Che questa “gente ricca” si identifichi con una borghesia e un’imprenditoria di stampo mafioso ne erano convinti Falcone e Borsellino, ne aveva scritto l’allora magistrato del pool antimafia Giuseppe Di Lello nel saggio “Giudici” (Sellerio, 1994), lo aveva documentato nel contesto del capoluogo campano Giorgio Bocca in “Napoli siamo noi” (Feltrinelli, 2006), il migliore esempio di giornalismo investigativo dell’ultimo mezzo secolo, e poi ne hanno parlato e continuano a parlarne con narrazioni, testimonianze, atti giudiziari Roberto Saviano, Marco Travaglio, Peter Gomez, Milena Gabanelli e poi ancora con il riserbo dettato dalle inchieste in corso quei pubblici ministeri – pochi e coraggiosi – che conoscono a fondo il ruolo determinante della criminalità organizzata nell’economia oltre che nelle istituzioni nella politica e nella società in genere del nostro paese.
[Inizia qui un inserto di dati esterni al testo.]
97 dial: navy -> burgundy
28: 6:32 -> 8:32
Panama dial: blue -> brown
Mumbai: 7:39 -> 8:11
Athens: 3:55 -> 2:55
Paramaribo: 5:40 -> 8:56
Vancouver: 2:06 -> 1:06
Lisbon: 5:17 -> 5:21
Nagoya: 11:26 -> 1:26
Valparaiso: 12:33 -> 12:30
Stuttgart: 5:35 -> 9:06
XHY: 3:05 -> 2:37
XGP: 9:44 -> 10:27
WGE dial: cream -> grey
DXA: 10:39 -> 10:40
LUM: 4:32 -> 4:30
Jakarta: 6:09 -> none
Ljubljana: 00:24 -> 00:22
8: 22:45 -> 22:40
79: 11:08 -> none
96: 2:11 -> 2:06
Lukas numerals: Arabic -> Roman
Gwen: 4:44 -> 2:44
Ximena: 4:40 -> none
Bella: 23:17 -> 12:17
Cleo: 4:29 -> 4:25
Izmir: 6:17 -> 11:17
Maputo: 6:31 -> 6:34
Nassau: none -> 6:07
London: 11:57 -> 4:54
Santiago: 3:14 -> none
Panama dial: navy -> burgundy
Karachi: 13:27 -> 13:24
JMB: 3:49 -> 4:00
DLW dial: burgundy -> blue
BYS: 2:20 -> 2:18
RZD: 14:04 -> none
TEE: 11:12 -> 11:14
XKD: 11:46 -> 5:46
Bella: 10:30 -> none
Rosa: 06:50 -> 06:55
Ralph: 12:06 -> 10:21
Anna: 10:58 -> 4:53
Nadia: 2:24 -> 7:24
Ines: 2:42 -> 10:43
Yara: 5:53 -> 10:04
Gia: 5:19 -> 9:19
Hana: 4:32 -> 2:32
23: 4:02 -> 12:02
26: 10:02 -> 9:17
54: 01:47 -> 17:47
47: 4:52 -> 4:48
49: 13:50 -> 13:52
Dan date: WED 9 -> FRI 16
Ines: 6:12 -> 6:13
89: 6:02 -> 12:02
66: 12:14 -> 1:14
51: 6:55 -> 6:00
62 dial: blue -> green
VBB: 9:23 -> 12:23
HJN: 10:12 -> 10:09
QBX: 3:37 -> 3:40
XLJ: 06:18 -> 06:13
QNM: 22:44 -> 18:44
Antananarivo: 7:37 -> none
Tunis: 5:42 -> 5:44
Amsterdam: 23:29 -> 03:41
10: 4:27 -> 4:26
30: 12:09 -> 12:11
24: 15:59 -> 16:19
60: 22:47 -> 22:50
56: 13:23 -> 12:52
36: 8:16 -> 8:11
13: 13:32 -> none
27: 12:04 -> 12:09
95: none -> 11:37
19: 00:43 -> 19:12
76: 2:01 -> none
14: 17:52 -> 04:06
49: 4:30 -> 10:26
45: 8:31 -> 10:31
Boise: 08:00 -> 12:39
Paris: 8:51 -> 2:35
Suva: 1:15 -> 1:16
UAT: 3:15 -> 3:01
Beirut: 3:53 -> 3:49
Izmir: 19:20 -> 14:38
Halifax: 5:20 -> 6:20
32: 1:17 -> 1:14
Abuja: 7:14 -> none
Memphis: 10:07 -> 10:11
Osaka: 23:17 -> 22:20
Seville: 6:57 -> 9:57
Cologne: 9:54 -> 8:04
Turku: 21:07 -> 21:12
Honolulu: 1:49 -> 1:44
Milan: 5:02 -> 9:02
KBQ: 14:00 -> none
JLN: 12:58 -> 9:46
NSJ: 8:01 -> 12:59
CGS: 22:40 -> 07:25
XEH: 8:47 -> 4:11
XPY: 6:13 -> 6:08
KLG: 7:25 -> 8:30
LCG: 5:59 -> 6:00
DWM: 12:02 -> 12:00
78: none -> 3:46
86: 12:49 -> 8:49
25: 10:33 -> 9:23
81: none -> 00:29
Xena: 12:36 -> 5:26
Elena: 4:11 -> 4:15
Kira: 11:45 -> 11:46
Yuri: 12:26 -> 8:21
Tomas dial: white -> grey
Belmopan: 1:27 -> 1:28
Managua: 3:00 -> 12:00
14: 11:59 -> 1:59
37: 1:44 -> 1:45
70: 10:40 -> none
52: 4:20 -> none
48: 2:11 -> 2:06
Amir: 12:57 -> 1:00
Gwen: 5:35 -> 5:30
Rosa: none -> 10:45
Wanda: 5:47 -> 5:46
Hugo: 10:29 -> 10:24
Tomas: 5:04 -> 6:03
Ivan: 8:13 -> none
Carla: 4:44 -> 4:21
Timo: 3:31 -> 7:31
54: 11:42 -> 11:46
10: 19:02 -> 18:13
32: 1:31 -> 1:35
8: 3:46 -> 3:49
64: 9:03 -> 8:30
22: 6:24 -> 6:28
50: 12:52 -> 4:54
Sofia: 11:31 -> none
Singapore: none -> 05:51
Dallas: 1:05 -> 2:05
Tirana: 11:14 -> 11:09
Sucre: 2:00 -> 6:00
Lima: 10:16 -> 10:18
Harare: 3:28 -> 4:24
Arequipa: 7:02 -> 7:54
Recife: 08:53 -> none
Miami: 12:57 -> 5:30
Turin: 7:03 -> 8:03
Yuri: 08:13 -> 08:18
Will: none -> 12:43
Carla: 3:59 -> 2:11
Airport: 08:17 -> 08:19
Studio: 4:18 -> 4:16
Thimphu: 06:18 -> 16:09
Per non parlare poi delle inchieste de “L’Express” del 9 agosto u.s., degli accenni tutt’altro che velati dell’Economist e del “Financial Times”.

Con fugaci e misurati accenni si è occupato del tema Giuseppe Pisanu: l’ex-Ministro degli Interni del Berlusconi bis ed ora presidente della commissione parlamentare antimafia ha alluso all’esistenza di una “borghesia mafiosa”. Un’osservazione tardiva ma veritiera anche se carente per difetto perché è ormai convinzione diffusa negli ambienti finanziari internazionali che la borghesia italiana, soprattutto quella imprenditoriale, media e grande, non è mafiosa perché infiltrata o dominata dalla criminalità organizzata; non subisce, non convive con essa, ma la promuove, la remunera legittimandola nell’alta e media finanza, nelle istituzioni, nella politica, nelle amministrazioni nazionali e regionali; a tutti gli effetti ed in tutti i suoi strati economici, di ceto, di reddito e di comportamenti sociali, è l’incontrastata e sempre sottaciuta forza propulsiva di tutte le mafie nazionali.

Dovrebbe essere questa, oggi ingigantita all’ennesima potenza, la vergogna del poeta di Recanati.